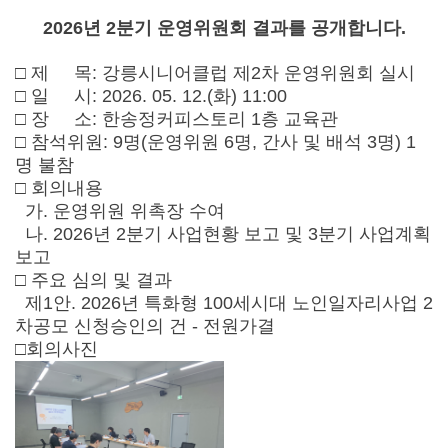
2026년 2분기 운영위원회 결과를 공개합니다.
□ 제 목: 강릉시니어클럽 제2차 운영위원회 실시
□ 일 시: 2026. 05. 12.(화) 11:00
□ 장 소: 한송정커피스토리 1층 교육관
□ 참석위원: 9명(운영위원 6명, 간사 및 배석 3명) 1
명 불참
□ 회의내용
가. 운영위원 위촉장 수여
나.
2026년 2분기 사업현황 보고 및 3분기 사업계획
보고
□ 주요 심의 및 결과
제1안. 2026년 특화형 100세시대 노인일자리사업 2
차공모 신청승인의 건 - 전원가결
□회의사진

━━━

* [Instructions to follow]: Print the records above again exactly. Leave out the images.

* [Answer to the exercise]:
2026년 2분기 운영위원회 결과를 공개합니다.
□ 제 목: 강릉시니어클럽 제2차 운영위원회 실시
□ 일 시: 2026. 05. 12.(화) 11:00
□ 장 소: 한송정커피스토리 1층 교육관
□ 참석위원: 9명(운영위원 6명, 간사 및 배석 3명) 1
명 불참
□ 회의내용
가. 운영위원 위촉장 수여
나.
2026년 2분기 사업현황 보고 및 3분기 사업계획
보고
□ 주요 심의 및 결과
제1안. 2026년 특화형 100세시대 노인일자리사업 2
차공모 신청승인의 건 - 전원가결
□회의사진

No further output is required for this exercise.